“Hope is the feeling we have that the feeling we have is not permanent.”
Mignon McLaughlin
1913–1983 · 1 quote
Mignon McLaughlin was an American journalist and author. She is known for her work with words, and her quotes are worth reading for the clear observations of someone who wrote for a living.
Quotes by Mignon McLaughlin
About Mignon McLaughlin
Mignon McLaughlin (6 June 1913 to 20 December 1983) was an American journalist and author whose work moved through some of the best-known magazine offices of her time. She was born in Baltimore, Maryland, and grew up in New York City, where her mother, Joyce Neuhaus, was a prominent attorney. That early setting placed her close to both language and public life, and she carried a sharp, observant style into a career built on writing, editing, and the compact art of the aphorism.

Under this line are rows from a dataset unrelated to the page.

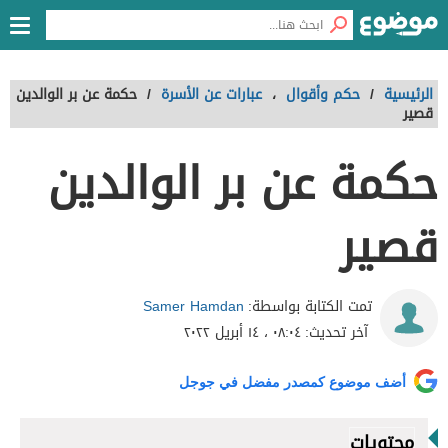
الرئيسية
/
حكم وأقوال
،
عبارات عن الأسرة
/
حكمة عن بر الوالدين
قصير
حكمة عن بر الوالدين
قصير
Samer Hamdan
تمت الكتابة بواسطة:
آخر تحديث:
٠٨:٠٤ ، ١٤ أبريل ٢٠٢٢
أضف موضوع كمصدر مفضل في جوجل
محتويات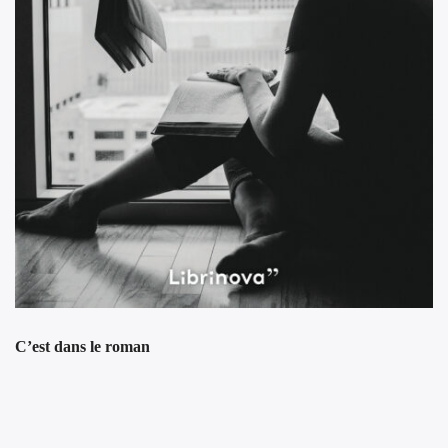
C’est dans le roman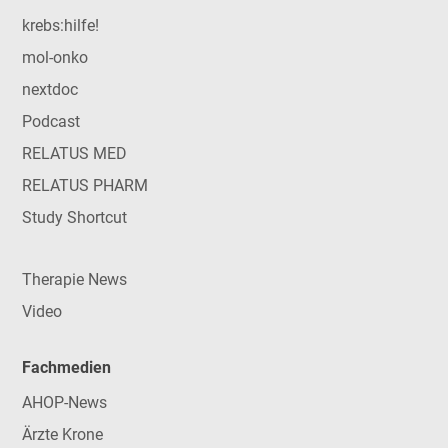
krebs:hilfe!
mol-onko
nextdoc
Podcast
RELATUS MED
RELATUS PHARM
Study Shortcut
Therapie News
Video
Fachmedien
AHOP-News
Ärzte Krone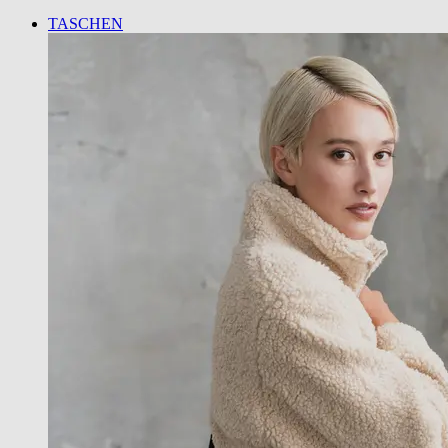
TASCHEN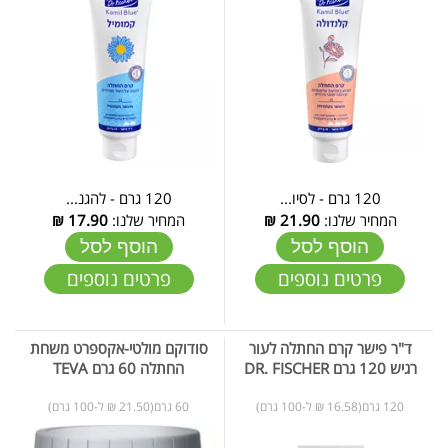
120 גרם - לסיו...
120 גרם - להגנ...
המחיר שלנו:
21.90
₪
המחיר שלנו:
17.90
₪
הוסף לסל
הוסף לסל
פרטים נוספים
פרטים נוספים
ד"ר פישר קרם החתלה לעור
סודוקם מולטי-אקספרט משחת
רגיש 120 גרם DR. FISCHER
החתלה 60 גרם TEVA
120 גרם(16.58 ₪ ל-100 גרם)
60 גרם(21.50 ₪ ל-100 גרם)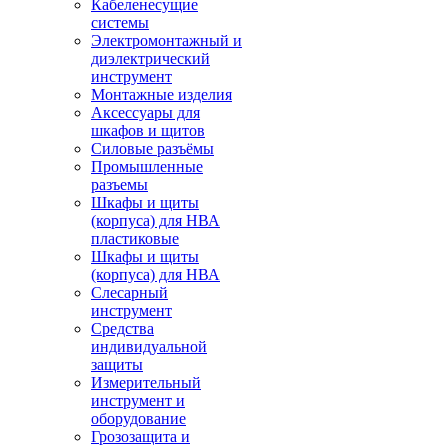
Кабеленесущие
системы
Электромонтажный и
диэлектрический
инструмент
Монтажные изделия
Аксессуары для
шкафов и щитов
Силовые разъёмы
Промышленные
разъемы
Шкафы и щиты
(корпуса) для НВА
пластиковые
Шкафы и щиты
(корпуса) для НВА
Слесарный
инструмент
Средства
индивидуальной
защиты
Измерительный
инструмент и
оборудование
Грозозащита и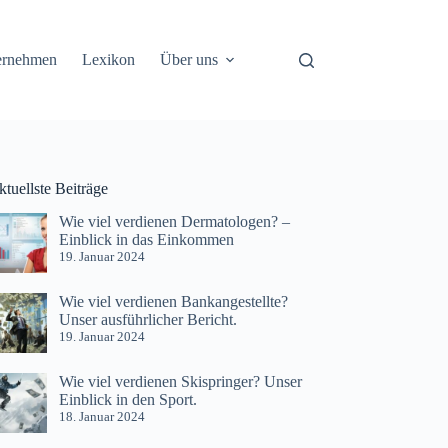
ernehmen
Lexikon
Über uns
tuellste Beiträge
Wie viel verdienen Dermatologen? –
Einblick in das Einkommen
19. Januar 2024
Wie viel verdienen Bankangestellte?
Unser ausführlicher Bericht.
19. Januar 2024
Wie viel verdienen Skispringer? Unser
Einblick in den Sport.
18. Januar 2024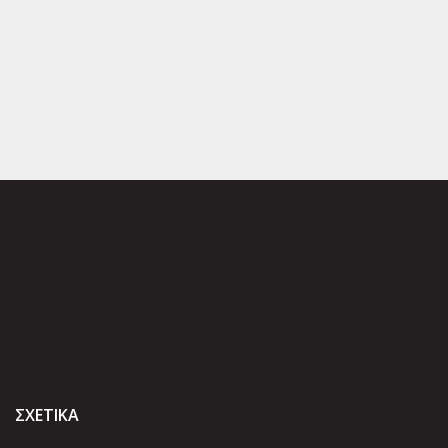
ΣΧΕΤΙΚΑ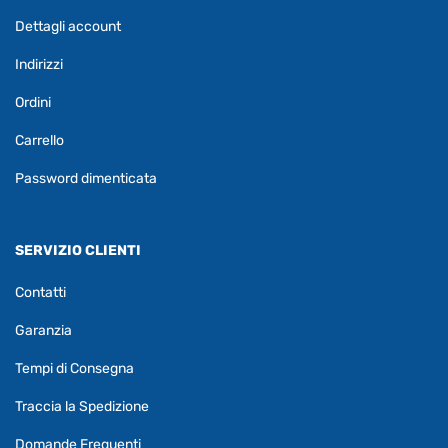
Dettagli account
Indirizzi
Ordini
Carrello
Password dimenticata
SERVIZIO CLIENTI
Contatti
Garanzia
Tempi di Consegna
Traccia la Spedizione
Domande Frequenti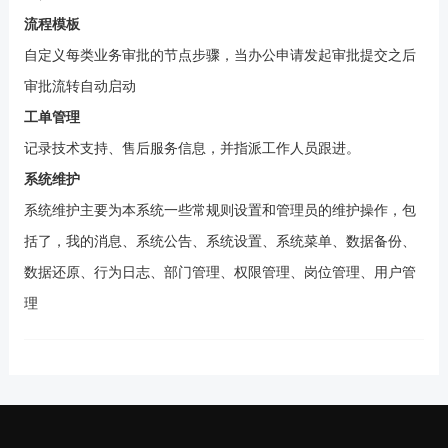
流程模板
自定义每类业务审批的节点步骤，当办公申请发起审批提交之后
审批流转自动启动
工单管理
记录技术支持、售后服务信息，并指派工作人员跟进。
系统维护
系统维护主要为本系统一些常规则设置和管理员的维护操作，包
括了，我的消息、系统公告、系统设置、系统菜单、数据备份、
数据还原、行为日志、部门管理、权限管理、岗位管理、用户管
理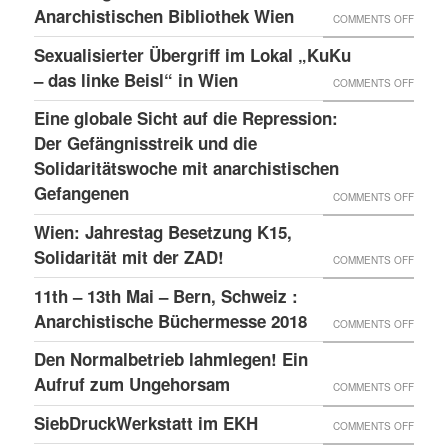
Anarchistischen Bibliothek Wien
ON
COMMENTS OFF
ERKLÄ
Sexualisierter Übergriff im Lokal „KuKu
ZUM
– das linke Beisl“ in Wien
ON
COMMENTS OFF
SCHEI
SEXUA
Eine globale Sicht auf die Repression:
DER
ÜBERG
Der Gefängnisstreik und die
ANARC
IM
Solidaritätswoche mit anarchistischen
BIBLI
Gefangenen
LOKAL
ON
COMMENTS OFF
WIEN
„KUKU
EINE
Wien: Jahrestag Besetzung K15,
–
GLOBA
Solidarität mit der ZAD!
ON
COMMENTS OFF
DAS
SICHT
WIEN:
11th – 13th Mai – Bern, Schweiz :
LINKE
AUF
JAHRE
Anarchistische Büchermesse 2018
ON
COMMENTS OFF
BEISL“
DIE
BESET
11TH
IN
Den Normalbetrieb lahmlegen! Ein
REPRE
K15,
–
WIEN
Aufruf zum Ungehorsam
DER
ON
COMMENTS OFF
SOLID
13TH
GEFÄN
DEN
SiebDruckWerkstatt im EKH
MIT
ON
COMMENTS OFF
MAI
UND
NORMA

McLaughlin graduated from Smith College in 1933 and returned to New York, where she began work as a journalist and as a writer of short stories. Her fiction appeared in Redbook, Cosmopolitan, and other women’s magazines. She also collaborated with her husband, Robert McLaughlin, an editor at Time, on the play Gayden, which had a limited run on Broadway during the 1949 season. Her professional life was closely tied to magazine culture: she worked for Vogue in the 1940s, 1950s, and 1960s, then served as copy editor and managing editor of Glamour in the 1960s and early 1970s.
She is best known for the aphorisms she began publishing in the 1950s. These brief, pointed observations were later collected in three books: The Neurotic’s Notebook, The Second Neurotic’s Notebook, and The Complete Neurotic’s Notebook. In commentary on aphorisms, Melvin Maddocks noted that McLaughlin’s book centered on selections that speak in a personal voice. That description fits the plain force of her best lines, which do not sound distant or abstract. They seem close to daily life, to conversation, to private conclusions reached after close watching.
What shaped McLaughlin’s writing can be traced through the facts of her life: a New York upbringing, a Smith College education, years inside women’s magazines, and long experience as both writer and editor. Editing asks for compression, timing, and exactness, and her aphorisms show those habits. A line such as “Good people always marry the wrong people because the right ones feel too odd” has the neatness of a joke, but also the bite of social observation. It says much in little space, which was her gift.
McLaughlin retired in 1973 and died in Coral Gables, Florida, on December 20, 1983. Her words continue to suit quotation because they are short without feeling thin. They carry personality, irony, and an ear for the contradictions people live with. In a few words, she could make a private thought feel recognizable.